Dan, sekali lagi, pria itu hancur di hadapan mereka. Ia menekan kedua telapaknya ke wajah. Ia meraung dan meminta maaf, kemudian memanggili nama ibu Joshua. Lolongannya menyayat hati. Joshua kembali menyembunyikan wajahnya ke dada Mingyu, tidak tahan mendengarnya. Sang Alpha segera mengelusinya lagi. Jakun Mingyu bergerak naik turun tiap degukan, berusaha menahan diri untuk tidak ikut terenyuh, meski hatinya bagai digurat setiap lolongan keluar dari mulut Alpha tersebut.

Ketika seorang Alpha akhirnya menangis melolong, itu adalah tanda sebuah keputus asaan.

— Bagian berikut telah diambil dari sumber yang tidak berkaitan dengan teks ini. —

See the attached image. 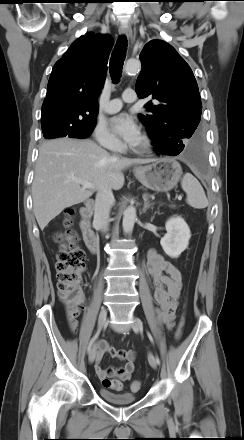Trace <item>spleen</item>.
Masks as SVG:
<instances>
[{
    "label": "spleen",
    "instance_id": "obj_1",
    "mask_svg": "<svg viewBox=\"0 0 244 440\" xmlns=\"http://www.w3.org/2000/svg\"><path fill=\"white\" fill-rule=\"evenodd\" d=\"M181 187L187 195L186 202L188 205L196 209H204L208 206L209 202L204 189L192 174L186 173L183 176Z\"/></svg>",
    "mask_w": 244,
    "mask_h": 440
}]
</instances>
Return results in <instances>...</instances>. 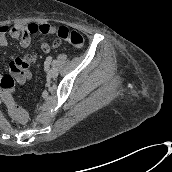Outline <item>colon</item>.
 Here are the masks:
<instances>
[{"label": "colon", "mask_w": 172, "mask_h": 172, "mask_svg": "<svg viewBox=\"0 0 172 172\" xmlns=\"http://www.w3.org/2000/svg\"><path fill=\"white\" fill-rule=\"evenodd\" d=\"M37 31L47 32L48 28L38 27L34 24L28 25L23 30L22 33L23 40H26L28 37H30L32 34H34ZM55 32L60 39L70 43L75 47H81L84 44L83 36L75 30H70L67 27L61 26L58 27L55 30ZM15 75H16V70L11 68L10 74L4 75L0 78V97L1 100L4 102V104L6 105L11 117L18 122H25L27 119V113L23 108H21L15 102L13 98L14 87H15Z\"/></svg>", "instance_id": "colon-1"}]
</instances>
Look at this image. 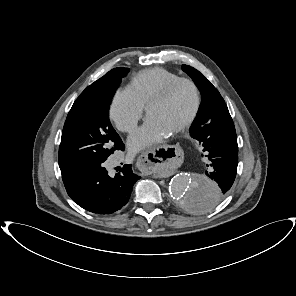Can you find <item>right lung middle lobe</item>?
Instances as JSON below:
<instances>
[{
  "label": "right lung middle lobe",
  "instance_id": "right-lung-middle-lobe-1",
  "mask_svg": "<svg viewBox=\"0 0 296 296\" xmlns=\"http://www.w3.org/2000/svg\"><path fill=\"white\" fill-rule=\"evenodd\" d=\"M115 68L88 86L74 102L64 124L59 146L62 175L106 160L124 144L109 121L112 97L128 73Z\"/></svg>",
  "mask_w": 296,
  "mask_h": 296
}]
</instances>
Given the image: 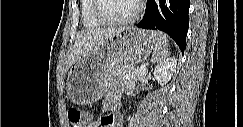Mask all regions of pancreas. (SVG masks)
<instances>
[{
    "mask_svg": "<svg viewBox=\"0 0 243 127\" xmlns=\"http://www.w3.org/2000/svg\"><path fill=\"white\" fill-rule=\"evenodd\" d=\"M140 68L135 67H125L114 73V77L117 80H121L125 83L126 88L128 90H132L134 88L135 82L138 80L141 74L139 72Z\"/></svg>",
    "mask_w": 243,
    "mask_h": 127,
    "instance_id": "obj_1",
    "label": "pancreas"
}]
</instances>
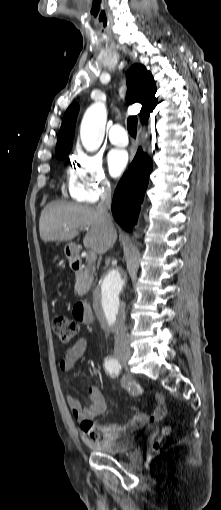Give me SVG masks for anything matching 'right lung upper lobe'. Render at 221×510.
Returning <instances> with one entry per match:
<instances>
[{
	"label": "right lung upper lobe",
	"mask_w": 221,
	"mask_h": 510,
	"mask_svg": "<svg viewBox=\"0 0 221 510\" xmlns=\"http://www.w3.org/2000/svg\"><path fill=\"white\" fill-rule=\"evenodd\" d=\"M156 86L152 74L141 64L133 65L128 71V95L129 103L139 102L142 104L140 111L141 121L146 122L149 113L158 104L155 98ZM79 111L78 104L69 106L64 114L62 125L58 133L56 155L71 149V141L75 133V123Z\"/></svg>",
	"instance_id": "1"
}]
</instances>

“Nyonya Hong? Anda baik-baik saja?”

“Dokter...Jeon?”

“Jangan bangun dulu. Berbaringlah,” ditekannya kompres kain ke kening wanita itu. “Suhu tubuh Anda sempat meninggi tadi. Apa yang Anda rasakan saat ini, Nyonya?”

”...”

“Nyonya?”

“Rasanya ada sesuatu yang meluap dari dalam dada saya, Dokter,” desahnya. “Seperti tercabik, tapi saya tidak tahu karena apa...”

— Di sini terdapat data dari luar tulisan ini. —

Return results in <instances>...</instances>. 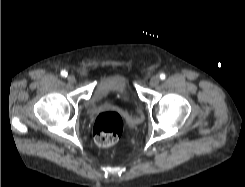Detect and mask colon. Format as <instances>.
<instances>
[{
	"label": "colon",
	"mask_w": 245,
	"mask_h": 187,
	"mask_svg": "<svg viewBox=\"0 0 245 187\" xmlns=\"http://www.w3.org/2000/svg\"><path fill=\"white\" fill-rule=\"evenodd\" d=\"M122 132V119L115 112L101 113L94 121L93 136L99 146L107 147L115 144Z\"/></svg>",
	"instance_id": "obj_1"
}]
</instances>
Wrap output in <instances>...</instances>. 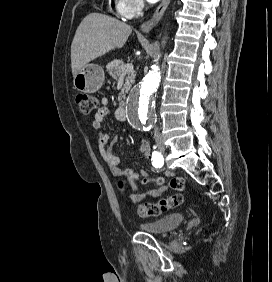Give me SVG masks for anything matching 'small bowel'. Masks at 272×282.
I'll use <instances>...</instances> for the list:
<instances>
[{
  "label": "small bowel",
  "mask_w": 272,
  "mask_h": 282,
  "mask_svg": "<svg viewBox=\"0 0 272 282\" xmlns=\"http://www.w3.org/2000/svg\"><path fill=\"white\" fill-rule=\"evenodd\" d=\"M109 101L106 98L102 99V107L96 112L94 116V120L92 122V127L94 129H100L102 127V123L105 118L109 114ZM117 137H110L108 134L101 133L98 139V149L102 159L104 160L107 167L111 170V172L116 176L126 177L130 184V190L135 191L137 188V183L134 177V173L131 168H121L119 167L120 160L119 158L113 154V146L117 143ZM138 150L142 153L145 161L150 164L151 163V149L149 144L146 141H141L138 145ZM165 175L167 177H171L170 171H166ZM168 189V186L165 184H157L151 185V188L148 192L142 194L130 193L129 200L133 204L142 203L147 197H158L165 193Z\"/></svg>",
  "instance_id": "obj_1"
}]
</instances>
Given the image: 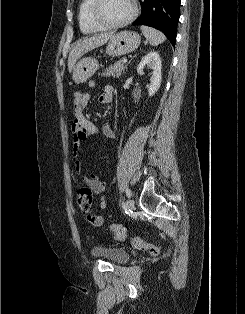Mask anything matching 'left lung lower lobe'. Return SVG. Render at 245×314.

Hening. Lalu, Dokter Jeon mengambil sapu tangan satin dari sakunya.

“Silakan, Nyonya.”

Tanpa disadari wanita itu, air mata telah mengaliri kedua pipinya.

”...Eh?”

...Sejak kapan ia menangis?

“Suami saya sedang di bawah bersama pelayan Anda, menyiapkan teh herbal racikannya untuk Anda. Saya harap Anda maklum kami menggunakan dapur Anda tanpa ijin sebelumnya.”

Wanita Beta itu mendengar hanya separuhnya. Ia menoleh, menatap langit kelabu pada suatu siang di musim dingin yang gersang. Mengabaikan sapu tangan pada genggaman, Nyonya Hong perlahan memejamkan mata.

Seakan ia merindukan sesuatu, entah apa.